Pie rule. If a term has one or more subclasses, then ideally the subclasses should be about the same "size" and completely cover the pie.

Consider, for instance, the term Abnormal cardiac septum morphology (HP:0001671).

Phenopacket Schema

Abnormal cardiac septum morphology.

Abnormal cardiac septum morphology has three subterms. On the HPO website, if you hover over the gray bars, you can see the number of descendent terms for each of them.
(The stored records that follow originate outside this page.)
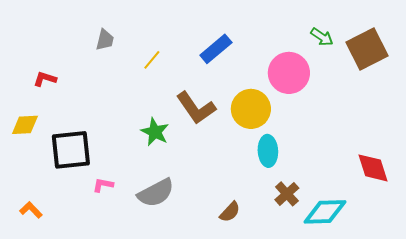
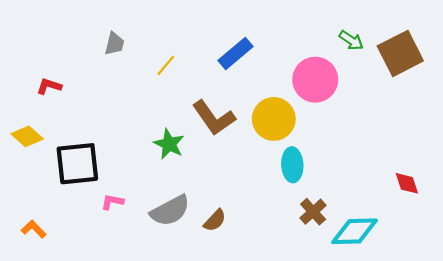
yellow diamond: (25, 125) -> (27, 136), turned 44
red diamond: (373, 168) -> (407, 183), size x0.7
brown semicircle: (230, 212) -> (215, 220), moved

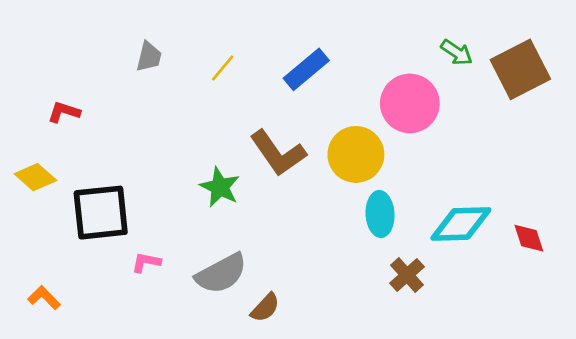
yellow line: (166, 65) -> (223, 68), moved
brown semicircle: (215, 220) -> (265, 308), moved
cyan diamond: (355, 231) -> (461, 224), moved

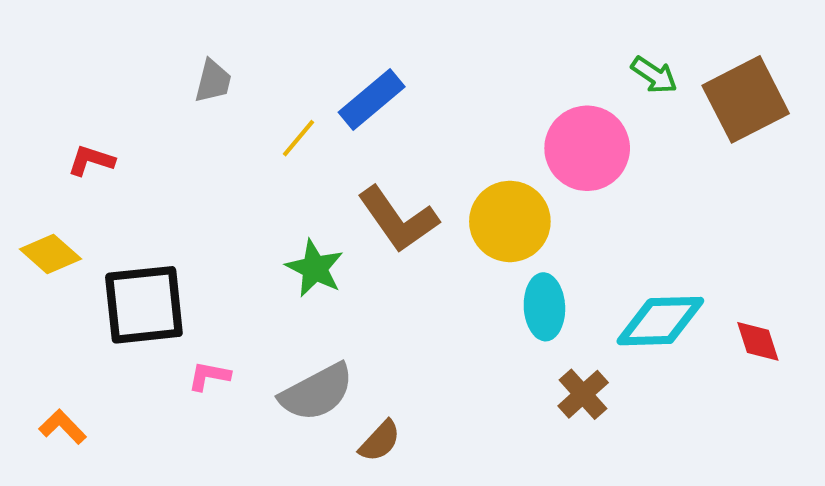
yellow line: (223, 68) -> (298, 138), moved
blue rectangle: (306, 69) -> (372, 99), moved

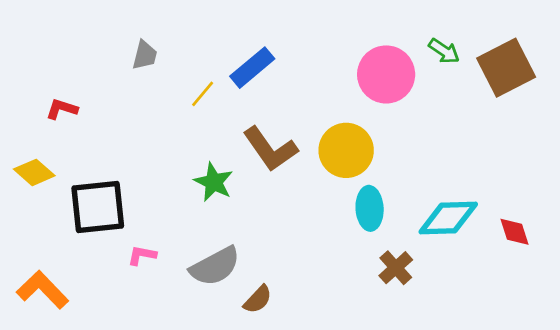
pink circle: (587, 148) -> (386, 74), moved
orange L-shape: (63, 427) -> (43, 290), size x1.6

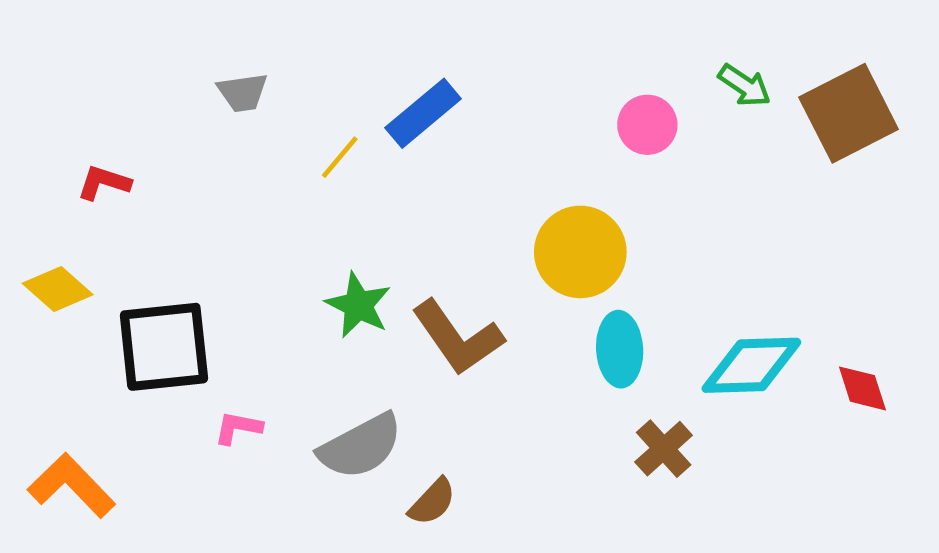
gray trapezoid: (145, 55) -> (243, 92), turned 68
pink circle: (386, 74) -> (647, 125), size x0.6
brown L-shape: (270, 149) -> (458, 338), moved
Thus, here the HPO attempts to cover all of the specific kinds of Abnormal cardiac septum morphology. The three main subclasses are covered and all three have roughly the same number of terms. It would be a mistake, in contrast, if Abnormal cardiac septum morphology (HP:0001671) had the subclasses Abnormal ventricular septum morphology (HP:0010438), Abnormal atrial septum morphology (HP:0011994), and then Complete atrioventricular canal defect (HP:0001674), Partial atrioventricular canal defect (HP:0011577), and so on for the other four child terms of Atrioventricular canal defect (HP:0006695), because the former two terms have a different granularity (they are grouping terms) than the latter (they are specific terms).

The 5 o-clock rule

This rule states that

Terms should be easy to find by walking down the hierarchy. That is, a clinician should be able to find the right term at 5:00 pm on a Friday after a long work week.

It is of course hard to precisely define this rule, but basically the hierarchy of the HPO should reflect, to the extent possible, current clinical thinking and not ontological abstractions.

Why are these rules important?

Consider the following (made-up) example. At first glance, it may appear correct - after all, patients with depressed mood may lose weight, be tearful, and have sleep disturbances.

Phenopacket Schema

Example: depressed mood.

However, note that these are not actually subclass relations. Instead, they are has-phenotype relations in the sense that a patient with depressed mood often has the three phenotypic features in question. However, not every patient with sleep distrubance has depressed mood. Other causes include sleep apnea, restless Legs Syndrome, narcolepsy, chronic pain, certain medications, caffeine, alcohol, environmental factors such as loud noises, thyroid conditions, parkinson disease, and many others.

Therefore, if we encoded this relation in the HPO (which only uses subclass relations), then HPO-aware computer programs would falsely conclude that every patient with any one of the above diseases who happened to have a sleep disturbance also has depressed mood. While this may be true for some, it is not true in general, and this would lead to erroneous results.

The structure of the HPO is designed to follow the above rules to ensure accuracy of computational algorithms that use HPO.